***SPOILERS AHEAD***
After many months of marketing and debate, the MCU's version of The Suicide Squad is here. There is little doubt that the opening weekend won't be impressive. While there is no telling if it will be record-setting or a $1 billion burner, it shows that Kevin Feige is back to storytelling with purpose.
More importantly, that little asterisk proved it the entire time.
Within 10 minutes of the new Jake Schreier film, there were three easter eggs, two acts of foreshadowing, and one fantastic mention of Captain America: Brave New World to show the Marvel Cinematic Universe is back to universe building. It was that thing they did with flair back in the days of the Avengers.
Those were the halcyon days of the Infinity Saga. Once Marvel dipped an abstract toe in the multiverse, nothing was quite the same. Movies that used to connect to each other like an intricate jigsaw puzzle felt more one-offish and without any sense of unity. However, there was a centered vision of the big baddie in Kang that turned out like a deleted scene of a B-movie.
And just when fans began to lose faith in the mighty MCU, here comes that asterisk. What was such a big deal with it anyway?
There's something "new" about these Avengers

The MCU provided the rest of the universe it was seeking this entire time: What's with the asterisk?!

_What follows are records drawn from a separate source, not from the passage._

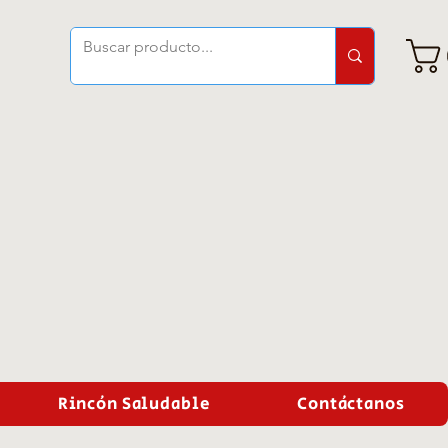
Rincón Saludable
Contáctanos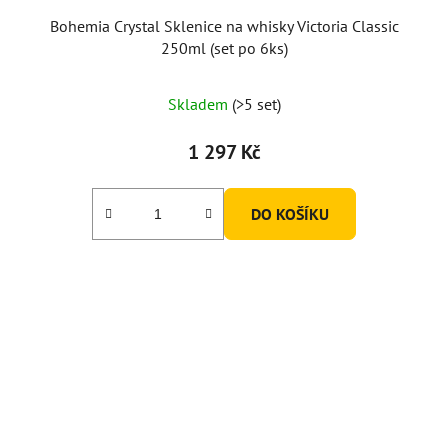
Bohemia Crystal Sklenice na whisky Victoria Classic
250ml (set po 6ks)
Průměrné
Skladem
(>5 set)
hodnocení
produktu
1 297 Kč
je
5,0
DO KOŠÍKU
z
5
hvězdiček.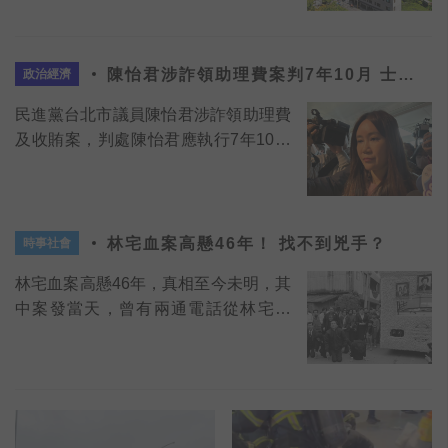
陳怡君涉詐領助理費案判7年10月 士
政治經濟
檢：量刑過輕已提上訴
民進黨台北市議員陳怡君涉詐領助理費
及收賄案，判處陳怡君應執行7年10月
徒刑，褫奪公權5年
林宅血案高懸46年！ 找不到兇手？
時事社會
林宅血案高懸46年，真相至今未明，其
中案發當天，曾有兩通電話從林宅撥
出，被視為追凶關鍵！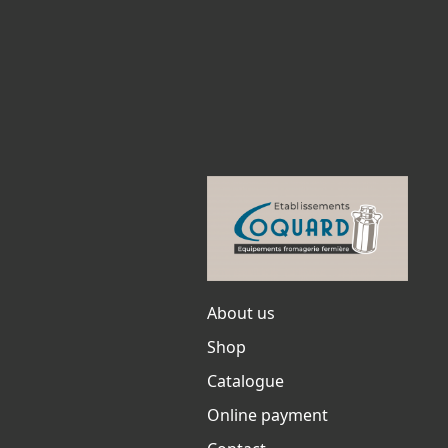
About us
Shop
Catalogue
Online payment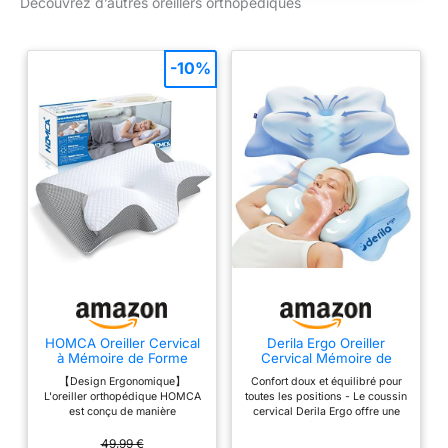
Découvrez d’autres oreillers orthopédiques
l'oreiller en mousse à
mémoire de forme
souple est idéal pour
les personnes
-10%
dormant sur le côté,
sur le ventre et sur le
dos IDÉAL POUR
VOYAGE : Le coussin
confortable peut être
rangé dans le sac de
voyage fourni pour
économiser de
l’espace, afin qu’il
soit toujours avec
vous en voyage.
Mousse à mémoire
de forme : fabriqué
HOMCA Oreiller Cervical
Derila Ergo Oreiller
à Mémoire de Forme
Cervical Mémoire de
en mousse à
pour Tous Les Dormeurs,
Forme Papillon
mémoire de forme
【Design Ergonomique】
Confort doux et équilibré pour
Gris
Rafraîchissant
L'oreiller orthopédique HOMCA
toutes les positions - Le coussin
confortable en
est conçu de manière
cervical Derila Ergo offre une
viscose, l'oreiller
ergonomique pour soutenir
sensation à la fois douce et
toutes les positions de sommeil.
soutenante, idéale pour une nuit
cervical s'adapte à la
49,99 €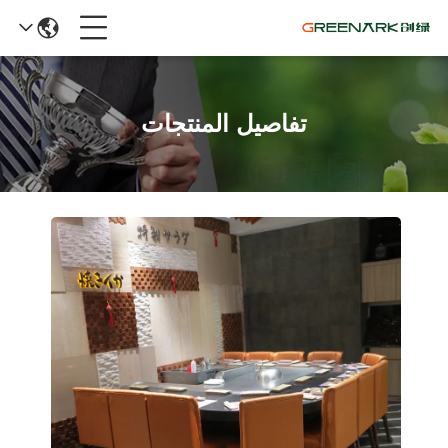
تفاصيل المنتجات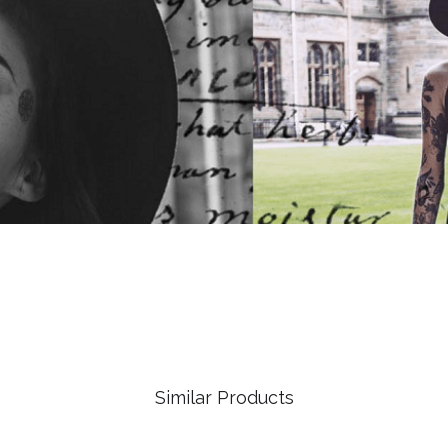
Similar Products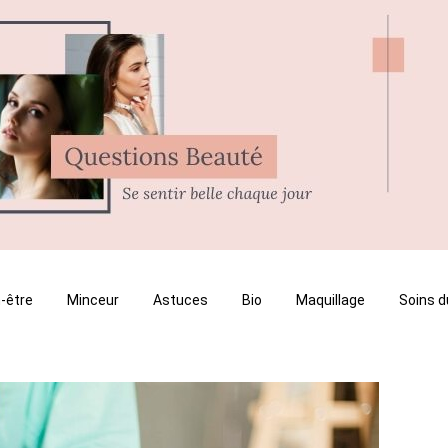
-être
Minceur
Astuces
Bio
Maquillage
Soins d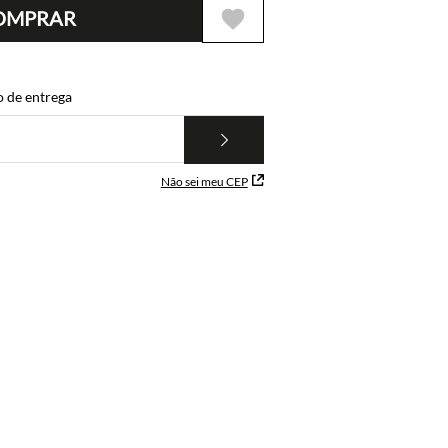
OMPRAR
o de entrega
Não sei meu CEP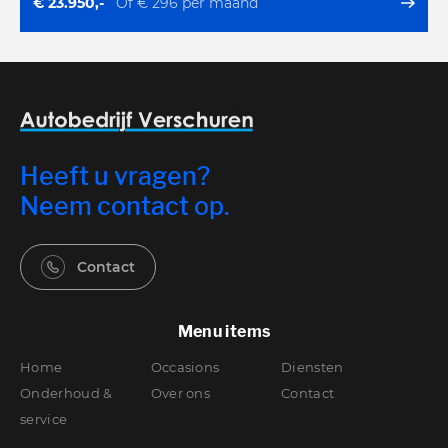
€ 23.950,-
Of € 296 per maand
Heeft u vragen?
Neem contact op.
Contact
Menu items
Home
Occasions
Diensten
Onderhoud &
Over ons
Contact
service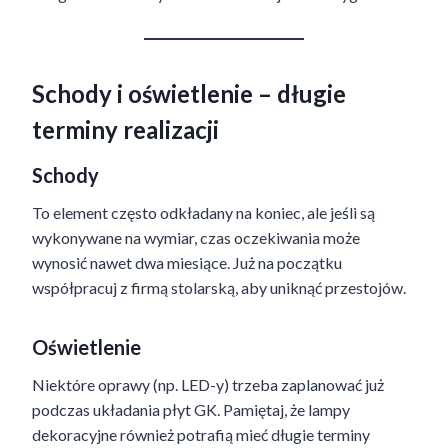
Schody i oświetlenie – długie
terminy realizacji
Schody
To element często odkładany na koniec, ale jeśli są
wykonywane na wymiar, czas oczekiwania może
wynosić nawet dwa miesiące. Już na początku
współpracuj z firmą stolarską, aby uniknąć przestojów.
Oświetlenie
Niektóre oprawy (np. LED-y) trzeba zaplanować już
podczas układania płyt GK. Pamiętaj, że lampy
dekoracyjne również potrafią mieć długie terminy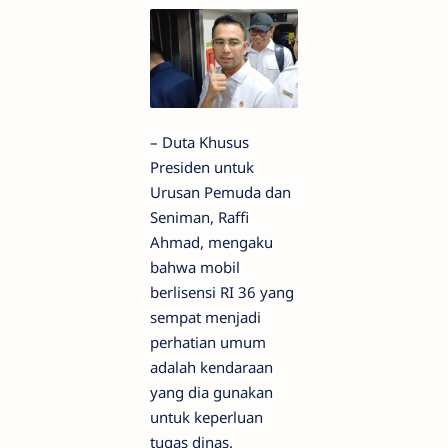
– Duta Khusus
Presiden untuk
Urusan Pemuda dan
Seniman, Raffi
Ahmad, mengaku
bahwa mobil
berlisensi RI 36 yang
sempat menjadi
perhatian umum
adalah kendaraan
yang dia gunakan
untuk keperluan
tugas dinas.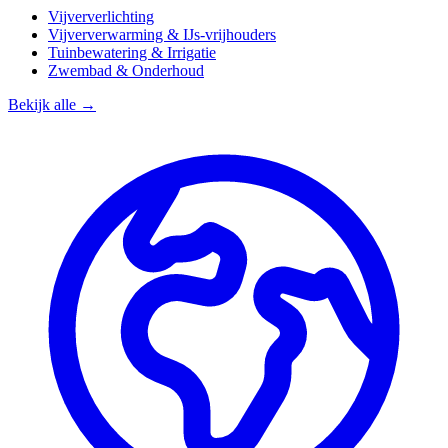
Vijververlichting
Vijververwarming & IJs-vrijhouders
Tuinbewatering & Irrigatie
Zwembad & Onderhoud
Bekijk alle →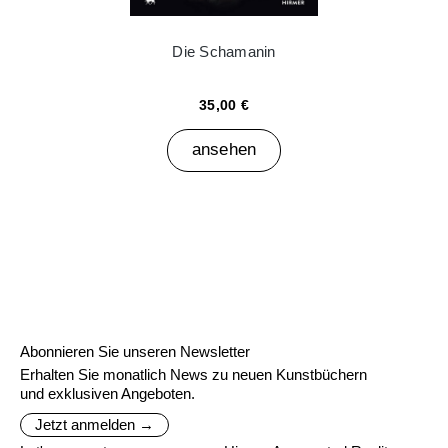
Die Schamanin
35,00 €
ansehen
Abonnieren Sie unseren Newsletter
Erhalten Sie monatlich News zu neuen Kunstbüchern
und exklusiven Angeboten.
Jetzt anmelden →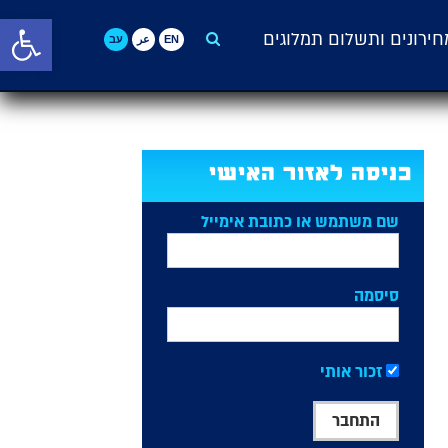
פתח סרגל 
חירונים ותשלום תמלוגים
English>
العربية>
עברית>
כניסה לאזור האישי
שם משתמש או כתובת אימייל
סיסמה
זכור אותי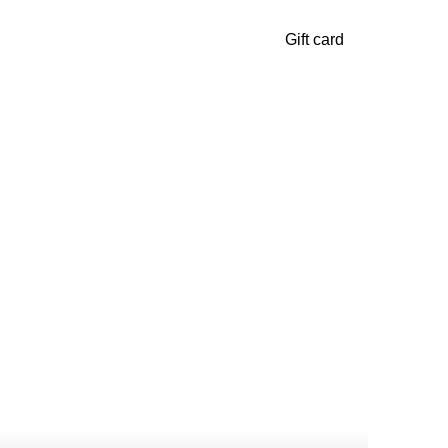
Gift card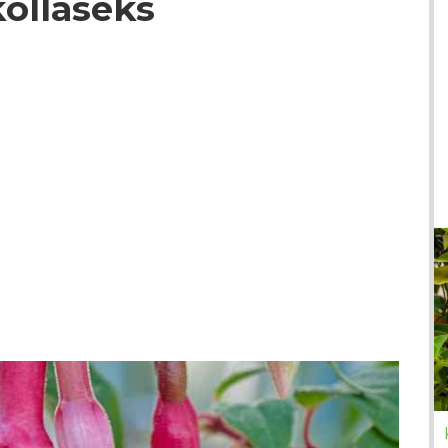
ollaseks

Phase Hero, a popular superhero podcast, sat down with director Jake Schreier to discuss what Valentina Allegra de Fontaine (Julia Louis-Dreyfus) unveiled to us all—that the "Thunderbolts" wasn't an homage to Yelena Belova's pre-teen soccer team (a hilarious concept). It was only a code name for what would become her marketing scheme known as the New Avengers.
"From the moment I pitched [Kevin Feige and Louis D'Esposito] on the movie, that was the ending, and the script was very different than what we ended up making. But from the very first draft that I read, that was in and that stayed. The one thing that we had to do was, they were going to get introduced as that by Val. So I think that was part of my last pitch meeting, and I said, 'I think it'd be fun to maybe do one ad somewhere where we put an asterisk on the title, and we say until we come up with something better."Jake Schreier via Phase Hero podcast
The asterisk gave Thunderbolts a life Marvel Studios has not experienced since Thanos was finally defeated. It allowed them to give back the Avengers to the fans, but only in terms of folklore and nostalgia. And that has nothing to do with General Thaddeus "Thunderbolt" Ross, a lovely surprise not many considered before they got their popcorn.
The New Avengers is a group of misfit antiheroes, similar to DC's Suicide Squad, only as we discover in the longest post-credit scene in Marvel's illustrious history, they have much more significance. (No spoilers there.)
"I've got to claim it either way, but I think it just felt like, from the moment it came out, this cast is A-list sure, but people say, 'Oh, they are the B-list characters,' Thunderbolts doesn't have the name recognition of a Superman or a Fantastic Four. How could you use that as an opportunity? What could you do with that and have fun with the sort of idea and the twist of it? And even in a way, when people say, 'This is not my Thunderbolts!' because it is not that first run where it's Masters of Evil. I don't really know how you would really do that in a movie context, maybe you could, [but] it seems hard to me."Jake Schreier via Phase Hero podcast
Well, he did it, and it's a smash success. The film takes place after the ending of Captain America: Brave New World and the Red Hulk's unfortunate imprisonment and takes off from there. It also ends up at the old Avengers' tower that Val refurbished, so that's a nice fan service connection.
What's new about these Avengers is more than the ham-handed way they were introduced to the world or the exploratory concept of The Sentry Project. These are all people with pain, somber memories, and a morose past that only The Void helps us understand. That kind of psychological vantage point is a strength of the storytelling in this film.
The film acts as a prequel, an origin story of sorts. It ends with an interesting twist and an allusion to friendship as they search for justice, their way. This is not only a time to benchmark the New Avengers, but this will mark the moment of a new beginning for the MCU.